**Activity**
Across the lines of the records below, how many have the string "Rodziny" in them? Answer with the number alone.

**Given records**
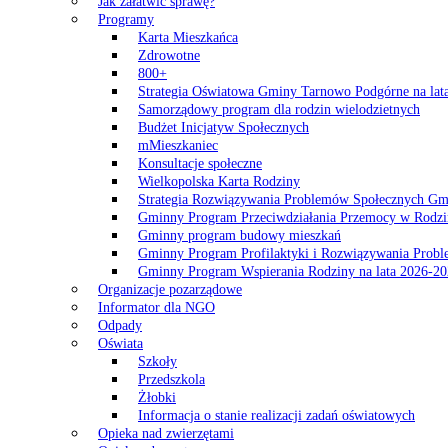
Jak załatwić sprawę?
Programy
Karta Mieszkańca
Zdrowotne
800+
Strategia Oświatowa Gminy Tarnowo Podgórne na lat
Samorządowy program dla rodzin wielodzietnych
Budżet Inicjatyw Społecznych
mMieszkaniec
Konsultacje społeczne
Wielkopolska Karta Rodziny
Strategia Rozwiązywania Problemów Społecznych G
Gminny Program Przeciwdziałania Przemocy w Rodzi
Gminny program budowy mieszkań
Gminny Program Profilaktyki i Rozwiązywania Probl
Gminny Program Wspierania Rodziny na lata 2026-2
Organizacje pozarządowe
Informator dla NGO
Odpady
Oświata
Szkoły
Przedszkola
Żłobki
Informacja o stanie realizacji zadań oświatowych
Opieka nad zwierzętami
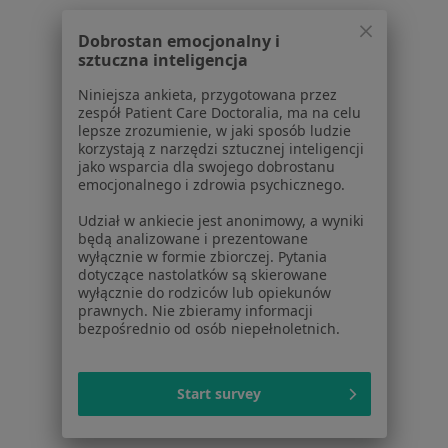
Dobrostan emocjonalny i
sztuczna inteligencja
Centrum Medyczne MCC
Niniejsza ankieta, przygotowana przez
zespół Patient Care Doctoralia, ma na celu
·
Więcej
Urologia dziecięca, Urologia, Ginekologia
lepsze zrozumienie, w jaki sposób ludzie
510 opinii
korzystają z narzędzi sztucznej inteligencji
jako wsparcia dla swojego dobrostanu
Chmielna 132/134, Warszawa
•
Mapa
emocjonalnego i zdrowia psychicznego.
Konsultacja urologiczna dzieci
600 zł
Udział w ankiecie jest anonimowy, a wyniki
będą analizowane i prezentowane
Brak dostępnych specjalistów z wolnymi terminami w tym centrum medycznym.
wyłącznie w formie zbiorczej. Pytania
dotyczące nastolatków są skierowane
Pokaż profil
wyłącznie do rodziców lub opiekunów
prawnych. Nie zbieramy informacji
bezpośrednio od osób niepełnoletnich.
1
2
Start survey
Strona Główna
Placówki
Urologia Dziecięca
Zmień miasto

**Solution**
2